Reflections of Letting Go – Spring 2014

It is funny how fast time flies and what use to matter and at some point seemed so important, suddenly does not matter that much. It is interesting how one small shift can drastically alter your routine or change what you use to do. It is powerful when people come into your life and surprise you in new ways and offer you favors to receive. It’s amazing what one smile and comment of validity can do to alter your confidence. It’s magical how the universe puts things, people, obstacles, and crazy synchronicities in your path as ways to highlight what you need to learn. It’s profound when things happen and you really can’t spring-1explain why or what the causation of it was. It is incredible when you are able to be in such a state of flow that your body tingles with joy and happiness and nothing can alter your own enhanced way of being except you. It is deep work to learn to comes to terms with who you are and it takes courage when you begin to take steps to heal yourself and let go of your past, in hopes of brightening your future.

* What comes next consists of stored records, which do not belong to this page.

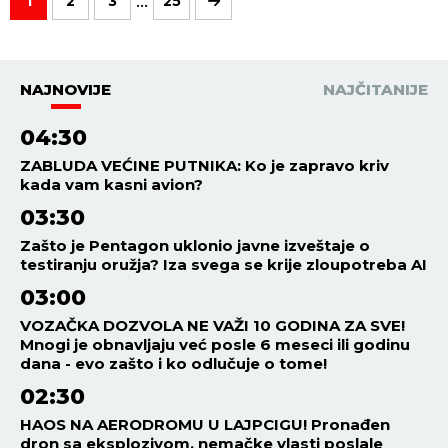
...
1
2
3
25
NAJNOVIJE
NAJČITANIJE
04:30
ZABLUDA VEĆINE PUTNIKA: Ko je zapravo kriv
kada vam kasni avion?
03:30
Zašto je Pentagon uklonio javne izveštaje o
testiranju oružja? Iza svega se krije zloupotreba AI
03:00
VOZAČKA DOZVOLA NE VAŽI 10 GODINA ZA SVE!
Mnogi je obnavljaju već posle 6 meseci ili godinu
dana - evo zašto i ko odlučuje o tome!
02:30
HAOS NA AERODROMU U LAJPCIGU! Pronađen
dron sa eksplozivom, nemačke vlasti poslale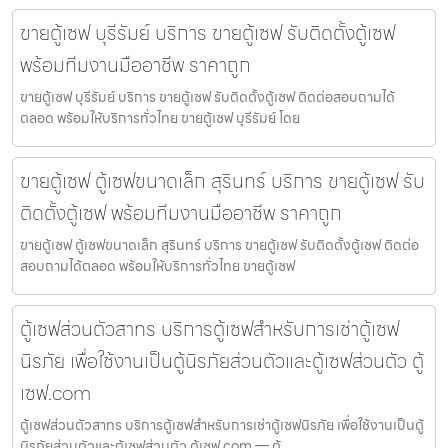
ขายตู้เซฟ บุรีรัมย์ บริการ ขายตู้เซฟ รับติดตั้งตู้เซฟ
พร้อมทีมงานมืออาชีพ ราคาถูก
ขายตู้เซฟ บุรีรัมย์ บริการ ขายตู้เซฟ รับติดตั้งตู้เซฟ ติดต่อสอบถามได้
ตลอด พร้อมให้บริการทั่วไทย ขายตู้เซฟ บุรีรัมย์ โดย
ขายตู้เซฟ ตู้เซฟขนาดเล็ก สุรินทร์ บริการ ขายตู้เซฟ รับ
ติดตั้งตู้เซฟ พร้อมทีมงานมืออาชีพ ราคาถูก
ขายตู้เซฟ ตู้เซฟขนาดเล็ก สุรินทร์ บริการ ขายตู้เซฟ รับติดตั้งตู้เซฟ ติดต่อ
สอบถามได้ตลอด พร้อมให้บริการทั่วไทย ขายตู้เซฟ
ตู้เซฟส่วนตัวสาทร บริการตู้เซฟสำหรับการเช่าตู้เซฟ
นิรภัย เพื่อใช้งานเป็นตู้นิรภัยส่วนตัวและตู้เซฟส่วนตัว ตู้
เซฟ.com
ตู้เซฟส่วนตัวสาทร บริการตู้เซฟสำหรับการเช่าตู้เซฟนิรภัย เพื่อใช้งานเป็นตู้
นิรภัยส่วนตัวและตู้เซฟส่วนตัว ตู้เซฟ.com — ตู้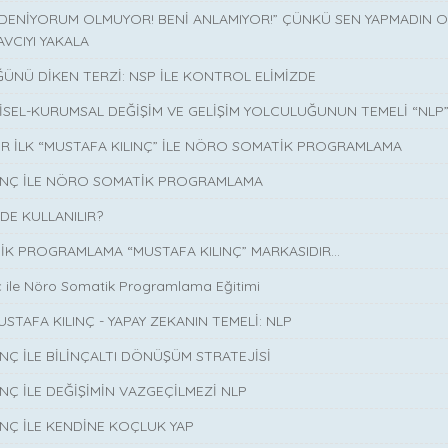
 DENİYORUM OLMUYOR! BENİ ANLAMIYOR!” ÇÜNKÜ SEN YAPMADIN O 
AVCIYI YAKALA
ÜNÜ DİKEN TERZİ: NSP İLE KONTROL ELİMİZDE
İSEL-KURUMSAL DEĞİŞİM VE GELİŞİM YOLCULUĞUNUN TEMELİ “NLP
İR İLK “MUSTAFA KILINÇ” İLE NÖRO SOMATİK PROGRAMLAMA
LINÇ İLE NÖRO SOMATİK PROGRAMLAMA
DE KULLANILIR?
K PROGRAMLAMA “MUSTAFA KILINÇ” MARKASIDIR…
ç ile Nöro Somatik Programlama Eğitimi
USTAFA KILINÇ - YAPAY ZEKANIN TEMELİ: NLP
INÇ İLE BİLİNÇALTI DÖNÜŞÜM STRATEJİSİ
INÇ İLE DEĞİŞİMİN VAZGEÇİLMEZİ NLP
INÇ İLE KENDİNE KOÇLUK YAP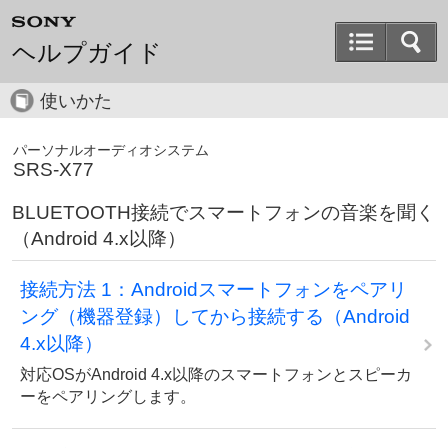
ヘルプガイド
使いかた
パーソナルオーディオシステム
SRS-X77
BLUETOOTH接続でスマートフォンの音楽を聞く
（Android 4.x以降）
接続方法 1：Androidスマートフォンをペアリ
ング（機器登録）してから接続する（Android
4.x以降）
対応OSがAndroid 4.x以降のスマートフォンとスピーカ
ーをペアリングします。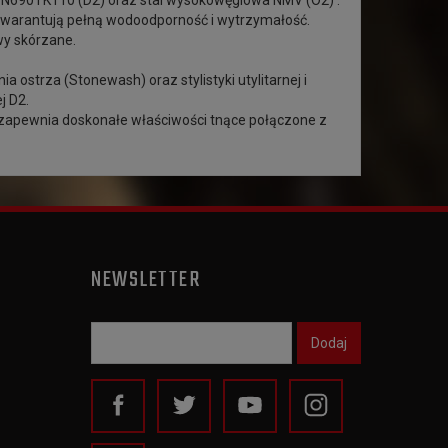
r N690 i K110 (D2) oraz stal wysokowęglowa NMV (O2) .
 gwarantują pełną wodoodporność i wytrzymałość.
wy skórzane.
ostrza (Stonewash) oraz stylistyki utylitarnej i
j D2.
O2 zapewnia doskonałe właściwości tnące połączone z
NEWSLETTER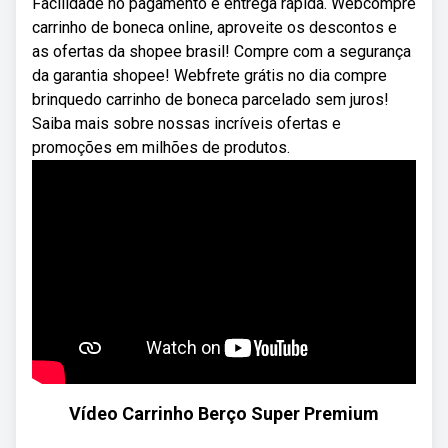
Facilidade no pagamento e entrega rápida. Webcompre
carrinho de boneca online, aproveite os descontos e
as ofertas da shopee brasil! Compre com a segurança
da garantia shopee! Webfrete grátis no dia compre
brinquedo carrinho de boneca parcelado sem juros!
Saiba mais sobre nossas incríveis ofertas e
promoções em milhões de produtos.
Vídeo Carrinho Berço Super Premium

And so the above is a great lesson as to what has transpired in my own inner journey in the last year, but especially in the last three months of this Spring season of 2014. Spring is the season of change and transformation. New seeds are planted, and necessary things have to happen so you can personally weed out the old and welcome space for the new – akin to spring cleaning. Change is a challenge, and (so many of us are all unable to admit) a fearful process. What I’ve learned the last three months is how to surrender and let go. People can give you all sorts of advice, and friends can tell you their opinions of what you should do or why that person is the way they are, what could happen, and naturally we all comment and share opinions towards different things. What I’ve come to realize ‘Letting go’ is not more than just a statement or an agreement to say I will stop…. Letting go is a process that takes real concentration and self focus. How often have you said – “I’m going to stop talking to this person because of this—-” Or perhaps someone has said to you, “Let them go, they don’t treat you right.” I’ve heard it many times, and people have offered their thoughts on what job I need to have, who I should be spending my time with, what I should be doing with my family, and what kind of people I should attract, or friends I should contact. This spring I’ve learned the lesson of letting go for myself. I’ve stopped asking people for their thoughts and advice because I realize that no one really knows what is happening in my life except for me. There are no ‘shoulds’ there is only the now and only I really know the way my life is tuning to be in this moment. I’ve honored people who care to share, and I’ve ignored people who deem they need to tell me how to behave. Thank you for your thoughts, but I am my own person. This Spring I’ve come to terms with ‘normal’ and recognized that by letting go of the way things are suppose to go in life, I’ve been able to overcome the need to hold onto how my life ‘should’ be operations. I’ve found LIBERATION!

19160-I-Let-Go

‘Letting Go’ is not something that just happens. It is more than a matter of words or an affirmation to speak. Real letting go is being able to look at the situation you have overcame and positively and graciously  whole heart-ingly thank the process for where it has led you to in the present moment. It’s about feeling okay in yourself, and understanding that things that happened are a blessing, and especially to look upon those those people who have come into your life to challenge you so you CAN overcome. I believe that the biggest challenges are really the best gifts. People can tell you a million times ‘to get out of that relationship’ or ‘find a real job’ or ‘stop crying move on’. Truth – no one ever really understands what you have been through except for you. Change takes time, and letting go can hurt. Sometimes tears need to be shed so you can purge. Your body needs to heal, and often times, it has to physically release. After all, hanging onto bottled up emotions will only cause chaos in your body later. Some hold on more than others, and sometimes it’s a process that can be overcome. We all need to suffer in some degree to gain a higher awareness and grow within ourselves. That is okay. You give yourself time to heal, change, so you can move forward.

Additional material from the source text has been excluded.